- **Work request**:
Lines in the following data that contain the string "Corfu" are to be counted. Report only their number.

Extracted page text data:
⟨

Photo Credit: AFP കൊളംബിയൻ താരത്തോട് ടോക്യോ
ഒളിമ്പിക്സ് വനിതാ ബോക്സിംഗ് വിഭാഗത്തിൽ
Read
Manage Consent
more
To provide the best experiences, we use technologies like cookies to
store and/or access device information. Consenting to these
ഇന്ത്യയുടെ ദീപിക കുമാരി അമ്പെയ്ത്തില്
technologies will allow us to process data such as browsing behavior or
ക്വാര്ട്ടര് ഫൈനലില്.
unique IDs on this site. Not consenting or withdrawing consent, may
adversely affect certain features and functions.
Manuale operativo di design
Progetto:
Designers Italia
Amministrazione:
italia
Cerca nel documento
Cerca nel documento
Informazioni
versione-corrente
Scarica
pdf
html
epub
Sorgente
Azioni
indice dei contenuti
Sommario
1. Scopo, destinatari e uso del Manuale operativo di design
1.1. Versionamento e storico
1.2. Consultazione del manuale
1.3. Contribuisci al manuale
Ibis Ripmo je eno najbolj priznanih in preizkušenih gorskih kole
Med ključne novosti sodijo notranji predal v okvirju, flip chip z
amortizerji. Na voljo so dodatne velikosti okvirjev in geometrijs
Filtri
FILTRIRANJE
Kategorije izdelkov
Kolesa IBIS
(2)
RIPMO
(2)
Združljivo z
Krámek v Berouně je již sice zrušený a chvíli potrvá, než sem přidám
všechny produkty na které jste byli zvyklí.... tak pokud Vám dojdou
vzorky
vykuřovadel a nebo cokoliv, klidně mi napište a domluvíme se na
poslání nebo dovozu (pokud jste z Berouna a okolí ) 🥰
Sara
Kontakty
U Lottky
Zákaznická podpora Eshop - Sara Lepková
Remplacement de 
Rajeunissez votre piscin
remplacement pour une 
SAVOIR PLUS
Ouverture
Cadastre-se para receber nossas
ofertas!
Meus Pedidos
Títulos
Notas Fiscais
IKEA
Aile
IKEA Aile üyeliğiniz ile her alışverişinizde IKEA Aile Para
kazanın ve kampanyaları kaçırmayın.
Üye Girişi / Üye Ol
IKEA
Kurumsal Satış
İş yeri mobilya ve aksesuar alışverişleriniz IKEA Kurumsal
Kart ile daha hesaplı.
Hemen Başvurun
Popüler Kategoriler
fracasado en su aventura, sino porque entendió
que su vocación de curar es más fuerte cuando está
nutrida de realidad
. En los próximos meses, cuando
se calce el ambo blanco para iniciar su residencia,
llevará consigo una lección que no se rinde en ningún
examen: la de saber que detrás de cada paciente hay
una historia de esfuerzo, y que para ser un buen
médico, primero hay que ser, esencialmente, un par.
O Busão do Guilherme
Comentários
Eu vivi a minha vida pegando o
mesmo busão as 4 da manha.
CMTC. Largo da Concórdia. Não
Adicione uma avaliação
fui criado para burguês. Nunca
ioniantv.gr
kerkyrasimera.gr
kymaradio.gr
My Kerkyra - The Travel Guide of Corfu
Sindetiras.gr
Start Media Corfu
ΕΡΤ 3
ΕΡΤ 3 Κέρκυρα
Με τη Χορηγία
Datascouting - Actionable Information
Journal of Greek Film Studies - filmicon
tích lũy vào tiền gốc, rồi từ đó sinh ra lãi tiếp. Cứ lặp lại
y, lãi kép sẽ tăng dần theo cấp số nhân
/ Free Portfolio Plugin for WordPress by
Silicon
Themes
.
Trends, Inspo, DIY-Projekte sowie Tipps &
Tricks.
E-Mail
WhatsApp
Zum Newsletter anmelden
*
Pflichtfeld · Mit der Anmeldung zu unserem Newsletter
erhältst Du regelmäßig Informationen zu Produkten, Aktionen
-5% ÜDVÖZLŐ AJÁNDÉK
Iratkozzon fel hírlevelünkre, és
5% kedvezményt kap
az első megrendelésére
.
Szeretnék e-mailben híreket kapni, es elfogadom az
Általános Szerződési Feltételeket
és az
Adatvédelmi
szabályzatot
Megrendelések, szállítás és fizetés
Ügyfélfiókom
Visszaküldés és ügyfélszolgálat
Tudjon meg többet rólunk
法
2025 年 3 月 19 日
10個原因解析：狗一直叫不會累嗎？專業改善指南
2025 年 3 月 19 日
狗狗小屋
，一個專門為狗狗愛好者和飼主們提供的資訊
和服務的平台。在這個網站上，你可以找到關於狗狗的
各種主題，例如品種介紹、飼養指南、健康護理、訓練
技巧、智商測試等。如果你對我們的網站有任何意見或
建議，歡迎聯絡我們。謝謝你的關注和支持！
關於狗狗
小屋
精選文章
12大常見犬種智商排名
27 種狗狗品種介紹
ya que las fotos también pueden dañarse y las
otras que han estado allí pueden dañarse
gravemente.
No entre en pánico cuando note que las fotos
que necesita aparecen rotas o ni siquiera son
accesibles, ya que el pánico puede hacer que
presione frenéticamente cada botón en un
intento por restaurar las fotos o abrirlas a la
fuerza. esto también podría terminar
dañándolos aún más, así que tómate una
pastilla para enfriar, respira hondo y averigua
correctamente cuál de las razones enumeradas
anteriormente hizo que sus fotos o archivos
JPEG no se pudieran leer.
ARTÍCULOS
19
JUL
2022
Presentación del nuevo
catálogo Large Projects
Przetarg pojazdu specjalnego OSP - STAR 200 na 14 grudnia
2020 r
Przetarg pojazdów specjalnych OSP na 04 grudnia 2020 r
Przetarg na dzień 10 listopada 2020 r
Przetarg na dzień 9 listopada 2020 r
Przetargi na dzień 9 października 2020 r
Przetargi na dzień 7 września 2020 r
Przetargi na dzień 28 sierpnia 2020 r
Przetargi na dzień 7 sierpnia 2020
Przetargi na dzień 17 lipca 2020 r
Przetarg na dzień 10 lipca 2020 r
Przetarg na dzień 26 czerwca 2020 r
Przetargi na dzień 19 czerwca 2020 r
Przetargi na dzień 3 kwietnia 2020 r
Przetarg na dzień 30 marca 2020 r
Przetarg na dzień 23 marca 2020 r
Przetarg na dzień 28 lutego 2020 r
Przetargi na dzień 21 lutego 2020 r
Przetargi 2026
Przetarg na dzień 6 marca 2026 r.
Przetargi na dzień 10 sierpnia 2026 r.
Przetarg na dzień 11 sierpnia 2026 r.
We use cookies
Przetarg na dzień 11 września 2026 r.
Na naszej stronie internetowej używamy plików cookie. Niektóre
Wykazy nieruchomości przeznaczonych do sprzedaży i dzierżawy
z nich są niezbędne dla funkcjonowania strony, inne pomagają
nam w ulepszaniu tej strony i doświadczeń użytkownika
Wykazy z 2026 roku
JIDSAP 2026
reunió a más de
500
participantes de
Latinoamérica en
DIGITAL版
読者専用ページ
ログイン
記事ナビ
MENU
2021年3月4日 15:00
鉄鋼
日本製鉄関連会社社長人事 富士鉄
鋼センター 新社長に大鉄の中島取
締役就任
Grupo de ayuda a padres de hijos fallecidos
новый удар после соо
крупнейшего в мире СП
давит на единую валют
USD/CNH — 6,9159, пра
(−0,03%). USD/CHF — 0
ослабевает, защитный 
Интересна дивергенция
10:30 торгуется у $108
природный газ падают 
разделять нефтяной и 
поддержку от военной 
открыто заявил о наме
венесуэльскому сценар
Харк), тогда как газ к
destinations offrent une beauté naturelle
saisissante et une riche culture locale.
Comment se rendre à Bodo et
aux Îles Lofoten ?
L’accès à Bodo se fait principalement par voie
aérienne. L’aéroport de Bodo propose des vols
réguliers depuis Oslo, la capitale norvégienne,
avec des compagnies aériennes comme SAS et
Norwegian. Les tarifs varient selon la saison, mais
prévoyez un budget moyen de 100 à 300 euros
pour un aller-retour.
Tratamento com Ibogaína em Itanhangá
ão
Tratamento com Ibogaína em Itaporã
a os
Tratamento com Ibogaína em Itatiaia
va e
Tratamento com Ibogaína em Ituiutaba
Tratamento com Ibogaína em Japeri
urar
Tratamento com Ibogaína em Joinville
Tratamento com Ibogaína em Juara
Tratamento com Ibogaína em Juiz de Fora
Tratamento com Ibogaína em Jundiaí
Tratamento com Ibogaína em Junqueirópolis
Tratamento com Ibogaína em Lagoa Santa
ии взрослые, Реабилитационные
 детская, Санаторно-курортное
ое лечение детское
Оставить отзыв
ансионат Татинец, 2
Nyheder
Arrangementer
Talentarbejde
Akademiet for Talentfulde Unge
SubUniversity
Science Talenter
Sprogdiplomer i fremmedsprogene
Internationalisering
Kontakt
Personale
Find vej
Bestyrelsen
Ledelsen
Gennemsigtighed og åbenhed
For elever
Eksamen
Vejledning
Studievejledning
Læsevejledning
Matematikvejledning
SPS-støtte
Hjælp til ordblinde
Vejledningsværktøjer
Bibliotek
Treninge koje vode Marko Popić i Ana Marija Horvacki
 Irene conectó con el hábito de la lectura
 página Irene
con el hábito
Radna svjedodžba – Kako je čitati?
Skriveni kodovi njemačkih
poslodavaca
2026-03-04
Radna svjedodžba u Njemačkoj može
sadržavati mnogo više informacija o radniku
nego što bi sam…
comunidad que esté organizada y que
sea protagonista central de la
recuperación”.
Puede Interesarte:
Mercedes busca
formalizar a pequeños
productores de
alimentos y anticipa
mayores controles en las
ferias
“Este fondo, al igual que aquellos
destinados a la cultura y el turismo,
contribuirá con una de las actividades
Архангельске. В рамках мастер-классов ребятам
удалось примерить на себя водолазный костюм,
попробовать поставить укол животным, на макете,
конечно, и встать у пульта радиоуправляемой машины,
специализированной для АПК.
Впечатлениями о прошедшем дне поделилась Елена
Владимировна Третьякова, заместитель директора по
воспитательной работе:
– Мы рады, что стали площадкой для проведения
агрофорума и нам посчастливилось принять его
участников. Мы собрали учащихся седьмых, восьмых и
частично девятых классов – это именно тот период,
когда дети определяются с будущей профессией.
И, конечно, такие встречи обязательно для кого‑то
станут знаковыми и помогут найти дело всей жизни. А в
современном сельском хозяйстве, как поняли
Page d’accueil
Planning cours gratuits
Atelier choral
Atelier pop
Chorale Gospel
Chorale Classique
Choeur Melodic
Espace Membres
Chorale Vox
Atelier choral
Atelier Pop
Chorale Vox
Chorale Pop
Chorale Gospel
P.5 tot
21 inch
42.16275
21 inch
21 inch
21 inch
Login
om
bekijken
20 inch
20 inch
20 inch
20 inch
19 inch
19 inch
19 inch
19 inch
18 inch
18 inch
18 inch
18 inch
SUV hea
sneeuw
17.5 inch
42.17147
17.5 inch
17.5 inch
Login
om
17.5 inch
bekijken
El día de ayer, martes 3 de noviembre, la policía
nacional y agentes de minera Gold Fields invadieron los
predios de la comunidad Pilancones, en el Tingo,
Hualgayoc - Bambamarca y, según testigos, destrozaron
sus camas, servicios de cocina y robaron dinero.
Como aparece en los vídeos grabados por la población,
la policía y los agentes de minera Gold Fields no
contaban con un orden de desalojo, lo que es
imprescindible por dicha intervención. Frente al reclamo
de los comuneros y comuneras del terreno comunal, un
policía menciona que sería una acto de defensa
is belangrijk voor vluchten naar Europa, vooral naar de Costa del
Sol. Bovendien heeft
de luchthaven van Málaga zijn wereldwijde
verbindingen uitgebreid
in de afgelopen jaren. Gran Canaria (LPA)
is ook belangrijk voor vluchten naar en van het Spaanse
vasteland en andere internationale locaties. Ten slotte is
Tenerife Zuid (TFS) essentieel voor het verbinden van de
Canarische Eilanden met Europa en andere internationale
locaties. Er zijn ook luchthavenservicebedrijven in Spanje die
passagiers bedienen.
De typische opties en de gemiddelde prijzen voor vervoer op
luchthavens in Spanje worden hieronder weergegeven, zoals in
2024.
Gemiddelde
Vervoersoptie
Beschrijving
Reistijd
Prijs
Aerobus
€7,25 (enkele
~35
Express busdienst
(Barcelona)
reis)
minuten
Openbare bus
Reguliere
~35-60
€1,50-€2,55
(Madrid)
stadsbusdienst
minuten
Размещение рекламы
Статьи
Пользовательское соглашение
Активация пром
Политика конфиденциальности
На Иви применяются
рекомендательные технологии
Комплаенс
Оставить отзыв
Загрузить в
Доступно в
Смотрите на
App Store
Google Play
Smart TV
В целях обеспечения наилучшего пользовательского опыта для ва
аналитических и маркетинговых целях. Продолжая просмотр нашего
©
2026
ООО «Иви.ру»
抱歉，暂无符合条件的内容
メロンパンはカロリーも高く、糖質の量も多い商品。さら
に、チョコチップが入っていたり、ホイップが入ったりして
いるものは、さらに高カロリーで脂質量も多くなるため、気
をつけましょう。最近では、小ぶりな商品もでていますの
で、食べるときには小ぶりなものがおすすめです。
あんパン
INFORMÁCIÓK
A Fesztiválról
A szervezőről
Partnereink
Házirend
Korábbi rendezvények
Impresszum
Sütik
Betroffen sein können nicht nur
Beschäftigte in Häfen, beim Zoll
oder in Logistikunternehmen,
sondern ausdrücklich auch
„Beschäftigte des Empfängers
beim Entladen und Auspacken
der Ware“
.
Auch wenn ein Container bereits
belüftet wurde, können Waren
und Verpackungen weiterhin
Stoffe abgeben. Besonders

⟩

- **The completed task**:
2